The reaction mechanism of Ca(2+)-ATPase of sarcoplasmic reticulum. Direct measurement of the Mg.ATP dissociation constant gives similar values in the presence or absence of calcium.

Combining rapid filtration and rapid acid quenching, we have directly measured, at pH 7.0 and 5 degrees C, the association and dissociation rate constants of Mg.ATP binding to the sarcoplasmic reticulum (SR) ATPase in the presence of 50 microM calcium and 5 mM MgCl2 (3-4 x 10(6) M-1.s-1 and 9 s-1, respectively). Therefore, we have determined the true affinity for Mg.ATP (Kd = 3 microM) in the presence of calcium, which can not be measured at equilibrium because of spontaneous and fast phosphorylation. At low concentrations, Mg.ATP binding is the rate limiting step in the phosphorylation process, and Mg.ATP dissociation is slower than dephosphorylation.
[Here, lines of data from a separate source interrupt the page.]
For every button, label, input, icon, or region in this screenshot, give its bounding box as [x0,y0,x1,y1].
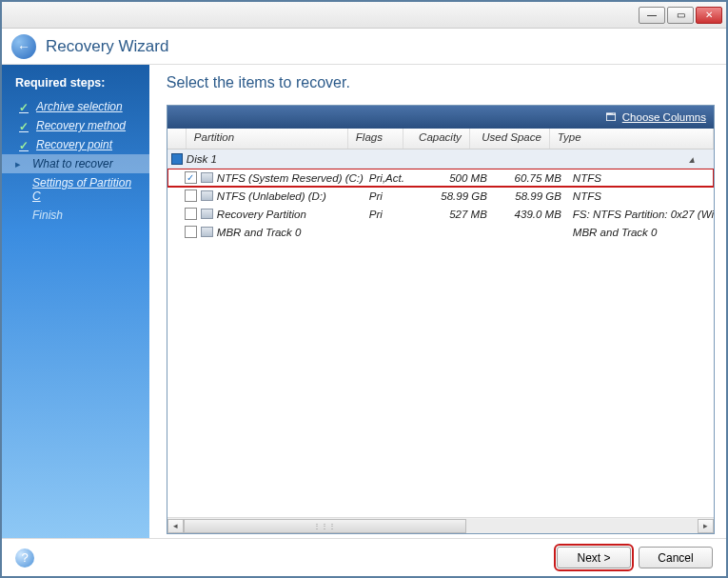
choose-columns-icon: 🗔 [605,111,617,123]
cell-type: NTFS [569,190,714,202]
back-arrow-icon: ← [17,39,30,54]
window-title: Recovery Wizard [46,37,168,56]
partition-icon [201,209,213,219]
scroll-thumb[interactable]: ⋮⋮⋮ [184,519,466,533]
sidebar-item-label: Recovery method [36,119,126,132]
check-icon: ✓ [19,101,30,112]
partition-tree: Disk 1 ▴ ✓NTFS (System Reserved) (C:)Pri… [167,149,714,517]
table-row[interactable]: ✓NTFS (System Reserved) (C:)Pri,Act.500 … [167,169,714,187]
sidebar-item: Finish [2,206,149,225]
maximize-button[interactable]: ▭ [667,7,694,24]
cell-used: 439.0 MB [491,209,565,220]
sidebar-item[interactable]: ✓Recovery point [2,135,149,154]
sidebar-item-label: Finish [32,209,63,222]
partition-panel: 🗔 Choose Columns Partition Flags Capacit… [167,105,715,534]
scroll-left-button[interactable]: ◂ [167,519,184,533]
row-checkbox[interactable] [185,189,197,202]
check-icon: ✓ [19,120,30,131]
scroll-right-button[interactable]: ▸ [698,519,714,533]
main-heading: Select the items to recover. [167,74,715,91]
sidebar-item[interactable]: ✓Recovery method [2,116,149,135]
minimize-button[interactable]: — [639,7,665,24]
cell-partition: NTFS (Unlabeled) (D:) [217,190,365,202]
current-arrow-icon: ▸ [15,158,27,169]
sidebar-item[interactable]: ▸What to recover [2,154,149,173]
cell-type: MBR and Track 0 [569,227,714,238]
row-checkbox[interactable] [185,226,197,238]
close-button[interactable]: ✕ [696,7,722,24]
collapse-icon[interactable]: ▴ [689,152,695,166]
help-button[interactable]: ? [15,548,34,568]
cell-used: 60.75 MB [491,172,565,184]
row-checkbox[interactable]: ✓ [185,171,197,184]
disk-row[interactable]: Disk 1 ▴ [167,149,714,169]
footer: ? Next > Cancel [2,538,726,576]
col-partition[interactable]: Partition [187,129,348,149]
cell-capacity: 58.99 GB [421,190,487,202]
column-headers: Partition Flags Capacity Used Space Type [167,129,714,149]
disk-label: Disk 1 [187,153,217,165]
horizontal-scrollbar[interactable]: ◂ ⋮⋮⋮ ▸ [167,517,714,533]
scroll-track[interactable]: ⋮⋮⋮ [184,519,698,533]
cell-flags: Pri [369,209,417,220]
sidebar-item-label: What to recover [32,157,113,170]
col-capacity[interactable]: Capacity [403,129,470,149]
col-flags[interactable]: Flags [348,129,403,149]
cell-flags: Pri,Act. [369,172,417,184]
table-row[interactable]: NTFS (Unlabeled) (D:)Pri58.99 GB58.99 GB… [167,187,714,205]
back-button[interactable]: ← [11,34,36,59]
cell-capacity: 500 MB [421,172,487,184]
table-row[interactable]: MBR and Track 0MBR and Track 0 [167,223,714,241]
panel-toolbar: 🗔 Choose Columns [167,106,714,129]
choose-columns-link[interactable]: Choose Columns [622,111,706,123]
partition-icon [201,227,213,237]
sidebar-item[interactable]: Settings of Partition C [2,173,149,206]
table-row[interactable]: Recovery PartitionPri527 MB439.0 MBFS: N… [167,205,714,223]
disk-icon [171,153,183,165]
header: ← Recovery Wizard [2,29,726,65]
cancel-button[interactable]: Cancel [639,547,713,568]
sidebar-item[interactable]: ✓Archive selection [2,97,149,116]
col-used[interactable]: Used Space [470,129,550,149]
sidebar-heading: Required steps: [2,72,149,97]
col-type[interactable]: Type [550,129,714,149]
next-button[interactable]: Next > [557,547,631,568]
partition-icon [201,190,213,201]
titlebar: — ▭ ✕ [2,2,726,29]
cell-capacity: 527 MB [421,209,487,220]
cell-type: NTFS [569,172,714,184]
sidebar-item-label: Archive selection [36,100,123,113]
check-icon: ✓ [19,139,30,150]
row-checkbox[interactable] [185,208,197,220]
main-panel: Select the items to recover. 🗔 Choose Co… [149,65,726,538]
cell-used: 58.99 GB [491,190,565,202]
cell-partition: NTFS (System Reserved) (C:) [217,172,365,184]
cell-flags: Pri [369,190,417,202]
cell-partition: MBR and Track 0 [217,227,365,238]
partition-icon [201,172,213,183]
cell-type: FS: NTFS Partition: 0x27 (Wi [569,209,714,220]
sidebar-item-label: Recovery point [36,138,112,151]
cell-partition: Recovery Partition [217,209,365,220]
sidebar-item-label: Settings of Partition C [32,176,136,203]
sidebar: Required steps: ✓Archive selection✓Recov… [2,65,149,538]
The kinetics of Ca2+ binding measured by rapid filtration are biphasic, reflecting a two-step mechanism, both steps being accelerated by Mg.ATP. Combining rapid filtration and rapid monitoring of the intrinsic fluorescence of SR Ca(2+)-ATPase, we showed that rate constants for calcium binding are always lower than those of Mg.ATP binding to an EGTA-incubated enzyme. We measured dissociation and association rate constants of Mg.ATP binding in the absence of calcium (k-1 = 25 s-1 and k1 = 7.5 10(6) M-1.s-1). This gives a Kd similar to that obtained by equilibrium measurements (3-4 microM). Both non-phosphorylated conformations of the enzyme have similar affinity for Mg.ATP. Therefore, activation of ATPase activity by an excess of ATP cannot be explained by a change in affinity of the non-phosphorylated enzyme for Mg.ATP. In conjunction with previous results, these data are used to discuss the molecular mechanism for the Ca(2+)-ATPase cycle, in which ATP is sequentially substrate and activator on a multiple-function single site.